[Page segmentation data]

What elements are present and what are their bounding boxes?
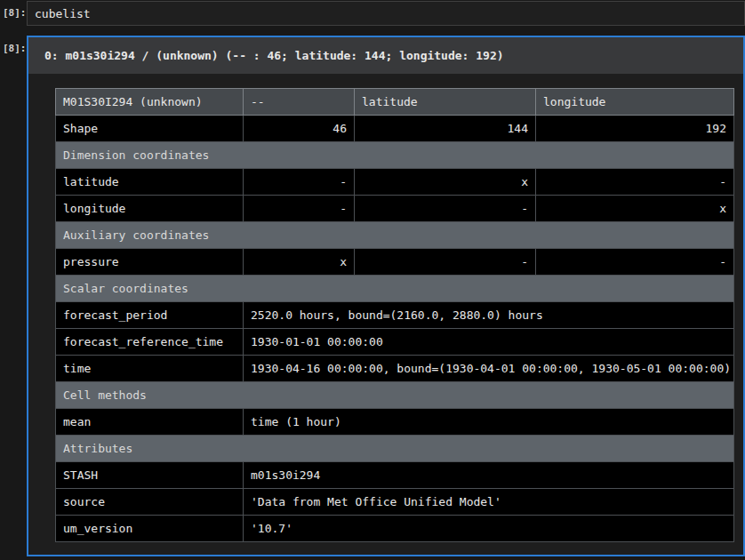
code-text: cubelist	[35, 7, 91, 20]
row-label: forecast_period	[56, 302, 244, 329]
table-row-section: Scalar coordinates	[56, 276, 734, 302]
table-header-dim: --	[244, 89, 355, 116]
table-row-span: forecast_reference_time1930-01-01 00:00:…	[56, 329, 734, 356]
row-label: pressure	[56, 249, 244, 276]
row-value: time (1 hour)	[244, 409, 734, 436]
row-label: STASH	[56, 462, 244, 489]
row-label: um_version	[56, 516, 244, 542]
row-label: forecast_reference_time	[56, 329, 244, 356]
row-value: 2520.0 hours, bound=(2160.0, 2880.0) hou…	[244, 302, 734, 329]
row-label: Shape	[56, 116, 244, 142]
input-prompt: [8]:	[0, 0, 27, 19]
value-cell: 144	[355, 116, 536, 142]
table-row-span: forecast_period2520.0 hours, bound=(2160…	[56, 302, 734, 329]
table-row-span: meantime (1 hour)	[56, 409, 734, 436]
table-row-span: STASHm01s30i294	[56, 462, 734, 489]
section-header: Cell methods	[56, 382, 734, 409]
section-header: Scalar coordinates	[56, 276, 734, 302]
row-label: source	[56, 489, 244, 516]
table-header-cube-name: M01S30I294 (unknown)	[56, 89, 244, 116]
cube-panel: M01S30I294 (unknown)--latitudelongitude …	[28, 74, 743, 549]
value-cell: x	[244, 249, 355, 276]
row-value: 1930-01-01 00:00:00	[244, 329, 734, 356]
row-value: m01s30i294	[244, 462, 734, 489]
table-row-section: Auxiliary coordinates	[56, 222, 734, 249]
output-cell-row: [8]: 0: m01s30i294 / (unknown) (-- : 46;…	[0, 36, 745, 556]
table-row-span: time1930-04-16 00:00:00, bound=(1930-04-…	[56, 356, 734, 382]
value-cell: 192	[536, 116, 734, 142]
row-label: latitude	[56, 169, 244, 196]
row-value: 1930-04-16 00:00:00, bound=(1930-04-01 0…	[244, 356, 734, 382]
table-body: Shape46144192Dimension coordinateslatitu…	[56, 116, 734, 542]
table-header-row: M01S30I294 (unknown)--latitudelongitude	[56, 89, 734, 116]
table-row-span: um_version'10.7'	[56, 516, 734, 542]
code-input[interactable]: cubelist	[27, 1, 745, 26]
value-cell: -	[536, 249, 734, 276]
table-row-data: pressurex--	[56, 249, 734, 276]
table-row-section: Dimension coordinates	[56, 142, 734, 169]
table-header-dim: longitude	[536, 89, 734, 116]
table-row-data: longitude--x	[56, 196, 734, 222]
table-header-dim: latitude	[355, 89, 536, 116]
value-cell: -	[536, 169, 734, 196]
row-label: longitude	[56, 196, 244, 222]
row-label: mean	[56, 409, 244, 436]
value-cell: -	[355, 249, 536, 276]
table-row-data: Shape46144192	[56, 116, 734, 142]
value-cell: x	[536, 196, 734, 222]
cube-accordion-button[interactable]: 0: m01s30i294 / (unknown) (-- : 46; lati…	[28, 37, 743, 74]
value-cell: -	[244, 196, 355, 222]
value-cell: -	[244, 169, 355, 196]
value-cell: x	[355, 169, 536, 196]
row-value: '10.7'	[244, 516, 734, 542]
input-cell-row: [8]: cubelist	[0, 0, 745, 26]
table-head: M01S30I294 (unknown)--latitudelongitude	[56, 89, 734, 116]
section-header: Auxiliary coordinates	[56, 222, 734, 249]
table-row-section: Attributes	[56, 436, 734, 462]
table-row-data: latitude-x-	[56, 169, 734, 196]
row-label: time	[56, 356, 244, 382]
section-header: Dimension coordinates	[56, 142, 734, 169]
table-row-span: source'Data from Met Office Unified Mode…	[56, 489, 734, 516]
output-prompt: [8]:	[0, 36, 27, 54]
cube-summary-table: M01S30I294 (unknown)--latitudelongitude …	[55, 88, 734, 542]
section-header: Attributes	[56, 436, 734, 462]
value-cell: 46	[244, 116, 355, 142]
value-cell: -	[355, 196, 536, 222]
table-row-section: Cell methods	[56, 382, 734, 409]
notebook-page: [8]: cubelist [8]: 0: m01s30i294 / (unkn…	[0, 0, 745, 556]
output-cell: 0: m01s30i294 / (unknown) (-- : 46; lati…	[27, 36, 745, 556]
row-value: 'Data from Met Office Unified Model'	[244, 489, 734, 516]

EXERCISE OBJECTIVE »
The copy you write must hold every record verbatim and none of the pictures.

ANSWER SPACE »
What elements are present and what are their bounding boxes?
code-text: cubelist	[35, 7, 91, 20]
row-label: forecast_period	[56, 302, 244, 329]
table-row-section: Scalar coordinates	[56, 276, 734, 302]
table-header-dim: --	[244, 89, 355, 116]
table-row-span: forecast_reference_time1930-01-01 00:00:…	[56, 329, 734, 356]
row-label: pressure	[56, 249, 244, 276]
row-value: time (1 hour)	[244, 409, 734, 436]
row-label: STASH	[56, 462, 244, 489]
row-label: um_version	[56, 516, 244, 542]
row-label: forecast_reference_time	[56, 329, 244, 356]
row-value: 2520.0 hours, bound=(2160.0, 2880.0) hou…	[244, 302, 734, 329]
row-label: Shape	[56, 116, 244, 142]
input-prompt: [8]:	[0, 0, 27, 19]
value-cell: 144	[355, 116, 536, 142]
table-row-span: forecast_period2520.0 hours, bound=(2160…	[56, 302, 734, 329]
table-row-span: meantime (1 hour)	[56, 409, 734, 436]
table-row-span: STASHm01s30i294	[56, 462, 734, 489]
section-header: Cell methods	[56, 382, 734, 409]
section-header: Scalar coordinates	[56, 276, 734, 302]
row-label: source	[56, 489, 244, 516]
table-header-cube-name: M01S30I294 (unknown)	[56, 89, 244, 116]
cube-panel: M01S30I294 (unknown)--latitudelongitude …	[28, 74, 743, 549]
value-cell: x	[244, 249, 355, 276]
row-value: 1930-01-01 00:00:00	[244, 329, 734, 356]
row-value: m01s30i294	[244, 462, 734, 489]
table-row-section: Auxiliary coordinates	[56, 222, 734, 249]
output-cell-row: [8]: 0: m01s30i294 / (unknown) (-- : 46;…	[0, 36, 745, 556]
table-row-span: time1930-04-16 00:00:00, bound=(1930-04-…	[56, 356, 734, 382]
value-cell: 192	[536, 116, 734, 142]
row-label: latitude	[56, 169, 244, 196]
row-value: 1930-04-16 00:00:00, bound=(1930-04-01 0…	[244, 356, 734, 382]
table-body: Shape46144192Dimension coordinateslatitu…	[56, 116, 734, 542]
table-header-row: M01S30I294 (unknown)--latitudelongitude	[56, 89, 734, 116]
table-row-span: um_version'10.7'	[56, 516, 734, 542]
code-input[interactable]: cubelist	[27, 1, 745, 26]
value-cell: -	[536, 249, 734, 276]
table-row-data: pressurex--	[56, 249, 734, 276]
table-row-section: Dimension coordinates	[56, 142, 734, 169]
table-header-dim: longitude	[536, 89, 734, 116]
table-row-data: longitude--x	[56, 196, 734, 222]
table-header-dim: latitude	[355, 89, 536, 116]
value-cell: -	[536, 169, 734, 196]
row-label: longitude	[56, 196, 244, 222]
row-label: mean	[56, 409, 244, 436]
value-cell: -	[355, 249, 536, 276]
table-row-data: Shape46144192	[56, 116, 734, 142]
value-cell: x	[536, 196, 734, 222]
cube-accordion-button[interactable]: 0: m01s30i294 / (unknown) (-- : 46; lati…	[28, 37, 743, 74]
value-cell: -	[244, 196, 355, 222]
value-cell: -	[244, 169, 355, 196]
value-cell: x	[355, 169, 536, 196]
row-value: '10.7'	[244, 516, 734, 542]
input-cell-row: [8]: cubelist	[0, 0, 745, 26]
table-head: M01S30I294 (unknown)--latitudelongitude	[56, 89, 734, 116]
section-header: Auxiliary coordinates	[56, 222, 734, 249]
table-row-section: Attributes	[56, 436, 734, 462]
table-row-data: latitude-x-	[56, 169, 734, 196]
row-label: time	[56, 356, 244, 382]
section-header: Dimension coordinates	[56, 142, 734, 169]
table-row-span: source'Data from Met Office Unified Mode…	[56, 489, 734, 516]
output-prompt: [8]:	[0, 36, 27, 54]
cube-summary-table: M01S30I294 (unknown)--latitudelongitude …	[55, 88, 734, 542]
section-header: Attributes	[56, 436, 734, 462]
value-cell: 46	[244, 116, 355, 142]
value-cell: -	[355, 196, 536, 222]
table-row-section: Cell methods	[56, 382, 734, 409]
notebook-page: [8]: cubelist [8]: 0: m01s30i294 / (unkn…	[0, 0, 745, 556]
output-cell: 0: m01s30i294 / (unknown) (-- : 46; lati…	[27, 36, 745, 556]
row-value: 'Data from Met Office Unified Model'	[244, 489, 734, 516]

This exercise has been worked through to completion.